I think there is a workable business model in making that offer. The odds of getting planning permission for any one application might be "low" but make enough of them and some will come through. If you're making a bunch of planning applications you'll have some economies of scale. You could go nuts and automate the whole process (plonk plans for a kit home on map for the site; submit that) and just spam them at planning offices, but I think that's likely to just piss off planning officers and get them all rejected. Something with automated preparation and having a person check them over and only submit ones with best chance of getting approved is likely to work better. Should be able to learn (either with machines or people) what features influence the probability of getting approval.

There's tens of thousands of pounds of value in each successful application so even with a "low" success rate that funds a bit of work on all the applications. Could experiment to find the point that gives best ROI to working on the applications. As you scale up there's more scope for more sophisticated automation of the preparation and ranking.

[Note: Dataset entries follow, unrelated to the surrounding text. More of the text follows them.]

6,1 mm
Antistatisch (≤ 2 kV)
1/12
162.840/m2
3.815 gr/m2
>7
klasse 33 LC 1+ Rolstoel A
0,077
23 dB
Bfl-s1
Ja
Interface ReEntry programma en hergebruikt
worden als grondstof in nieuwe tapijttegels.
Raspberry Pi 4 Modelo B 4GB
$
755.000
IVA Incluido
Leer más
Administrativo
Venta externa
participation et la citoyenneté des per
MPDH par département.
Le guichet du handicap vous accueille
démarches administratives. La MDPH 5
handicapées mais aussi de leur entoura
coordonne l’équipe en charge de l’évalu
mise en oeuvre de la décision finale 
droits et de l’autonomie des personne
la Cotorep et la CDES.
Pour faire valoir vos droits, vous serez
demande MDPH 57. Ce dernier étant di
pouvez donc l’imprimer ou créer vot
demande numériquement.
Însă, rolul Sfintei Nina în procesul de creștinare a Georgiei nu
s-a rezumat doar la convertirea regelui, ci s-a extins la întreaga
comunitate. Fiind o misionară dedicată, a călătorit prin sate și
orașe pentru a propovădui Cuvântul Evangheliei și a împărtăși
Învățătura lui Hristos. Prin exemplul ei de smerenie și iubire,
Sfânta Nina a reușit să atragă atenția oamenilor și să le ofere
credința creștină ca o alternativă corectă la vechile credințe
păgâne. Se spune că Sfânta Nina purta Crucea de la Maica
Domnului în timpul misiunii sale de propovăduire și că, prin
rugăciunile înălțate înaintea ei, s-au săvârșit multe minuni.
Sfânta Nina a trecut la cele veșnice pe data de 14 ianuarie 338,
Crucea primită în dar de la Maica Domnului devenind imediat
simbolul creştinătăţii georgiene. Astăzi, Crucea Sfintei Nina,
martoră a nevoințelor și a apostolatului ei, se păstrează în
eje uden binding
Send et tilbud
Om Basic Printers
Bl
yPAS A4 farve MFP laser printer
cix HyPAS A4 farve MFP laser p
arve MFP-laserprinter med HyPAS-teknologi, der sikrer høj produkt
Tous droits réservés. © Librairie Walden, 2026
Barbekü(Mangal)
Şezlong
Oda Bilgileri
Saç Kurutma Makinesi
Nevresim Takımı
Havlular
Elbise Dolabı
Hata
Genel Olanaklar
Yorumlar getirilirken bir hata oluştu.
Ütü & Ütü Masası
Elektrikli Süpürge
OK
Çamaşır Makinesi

Once you've got planning permission it would be pretty easy to get loans to cover the cost of actually building. You could just sell the plots once they have planning permission and pocket (your split of) the value of the planning permission but I think it would work better to do the building yourself: there would be economies of scale there too.

This could be bootstrapped by a person/team with some knowledge of tech1 and planning applications. I don't have the knowledge of the planning process side of it so I'm not likely to do anything with this idea. But I think it has legs, and building more houses is definitely important. If anyone does have that knowledge (or the money to hire it) I'd be keen to talk. Or if anyone wants to run with this themselves: I'd be keen to be a customer.

  1. I'm not actually sure there is much/any new tech required here. Manually filling in details on a template planning application would probably work, depends how long that takes and the success rate of the applications.